Exactly where the Brainstorm fits in the canon of classics is hardly clear cut. In Jupiter Disco’s zine, which Sotack and his business partner, Maks Pazuniak, published in 2021, Sotack likens the Brainstorm to “a Bobby Burns’ weird Irish cousin.” Though both call for Bénédictine and feature ingredients that land them in the Manhattan family, the Bobby Burns traditionally calls for a classic late 19th-century structure of equal parts Scotch and sweet vermouth, with a much smaller measure of Bénédictine. Some, however, would say that the Brainstorm more closely resembles an “improved” cocktail, that is an Old-Fashioned formula made complex by multiple modifiers—in this case, dry vermouth and herbal Bénédictine bolstering the base spirit. Sotack recognizes its unique makeup as part of why the drink shines. “It’s a somewhat familiar style, but an unfamiliar formula.” 

Sotack’s recipe by and large sticks to the original ratios—but exactly what constituted a dash in 1917 is a matter of serious contention in cocktail circles. Sotack believes it would have been a substantial measure, significantly more than what’s in a dash today. He’s always made his Brainstorm with two ounces of Irish whiskey (his go-to is Jupiter Disco’s well whiskey, Paddy) and half an ounce each of dry vermouth (he favors “tight and austere” Dolin dry, which he describes as “not super oily”) and Bénédictine. In a nod to Harry Craddock’s Savoy recipe, he serves it up. Sotack’s biggest departure from the original is ditching the typical orange twist in favor of a lemon twist, expressed over the drink for added lift. 

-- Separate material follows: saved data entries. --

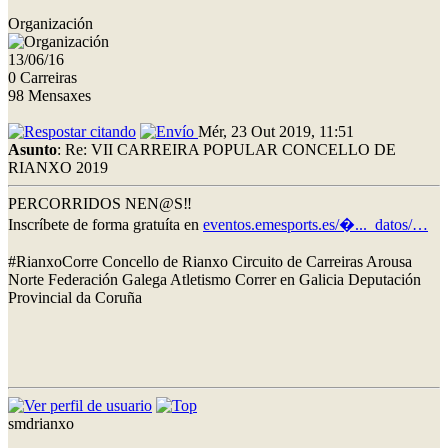
Organización
13/06/16
0 Carreiras
98 Mensaxes
Mér, 23 Out 2019, 11:51
Asunto
: Re: VII CARREIRA POPULAR CONCELLO DE
RIANXO 2019
PERCORRIDOS NEN@S‼
Inscríbete de forma gratuíta en
eventos.emesports.es/�..._datos/…
#RianxoCorre Concello de Rianxo Circuito de Carreiras Arousa
Norte Federación Galega Atletismo Correr en Galicia Deputación
Provincial da Coruña
smdrianxo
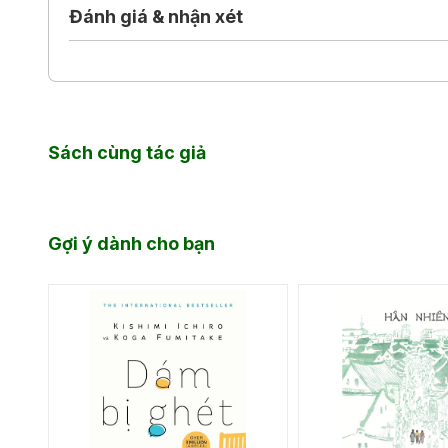
Đánh giá & nhận xét
Sách cùng tác giả
Gợi ý dành cho bạn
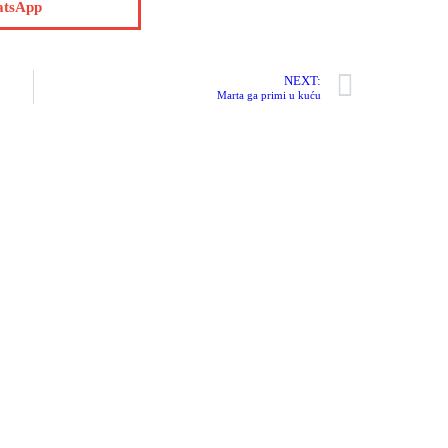
tsApp
NEXT:
Marta ga primi u kuću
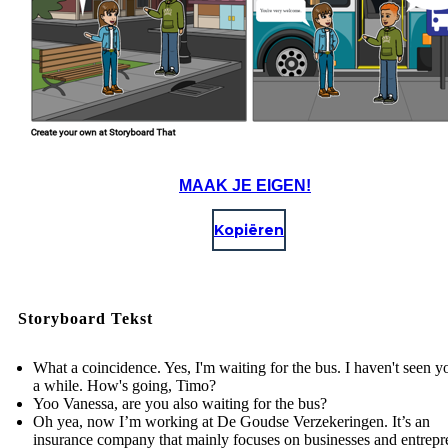
MAAK JE EIGEN!
Kopiëren
Storyboard Tekst
What a coincidence. Yes, I'm waiting for the bus. I haven't seen y
a while. How's going, Timo?
Yoo Vanessa, are you also waiting for the bus?
Oh yea, now I’m working at De Goudse Verzekeringen. It’s an
insurance company that mainly focuses on businesses and entrepr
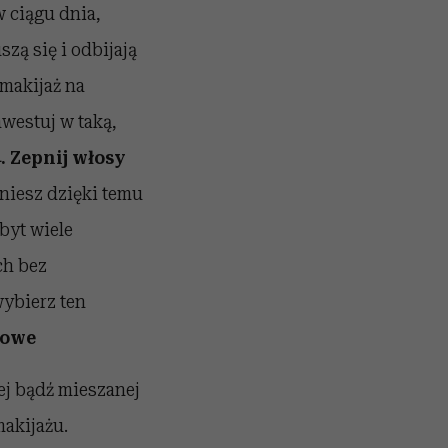
 ciągu dnia,
szą się i odbijają
 makijaż na
nwestuj w taką,
. Zepnij włosy
kniesz dzięki temu
byt wiele
ch bez
wybierz ten
kowe
ej bądź mieszanej
makijażu.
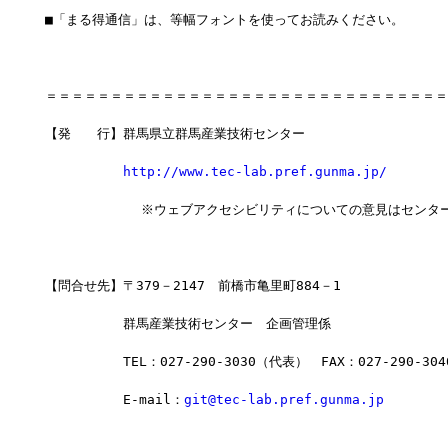
■「まる得通信」は、等幅フォントを使ってお読みください。
＝＝＝＝＝＝＝＝＝＝＝＝＝＝＝＝＝＝＝＝＝＝＝＝＝＝＝＝＝＝＝
【発　　行】群馬県立群馬産業技術センター
http://www.tec-lab.pref.gunma.jp/
            ※ウェブアクセシビリティについての意見はセンタ
【問合せ先】〒379－2147　前橋市亀里町884－1
　　　　　　群馬産業技術センター　企画管理係
　　　　　　TEL：027-290-3030（代表）　FAX：027-290-304
　　　　　　E-mail：
git@tec-lab.pref.gunma.jp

Though Sotack thinks “balance” is an overused concept in cocktails, he finds just that in the symbiosis of the Brainstorm’s three ingredients. “Historically, they leaned on sugar content to kind of make up some of that structure [that Irish whiskey lacks], but they also went light … with dry vermouth instead of sweet vermouth,” he explains. To him, the Brainstorm’s unusual combination yields a finished cocktail that defies the typical whiskey cocktail profile. “It’s not this round, soft, warm, comfort-foody thing,” says Sotack. “It’s a more angular cocktail.”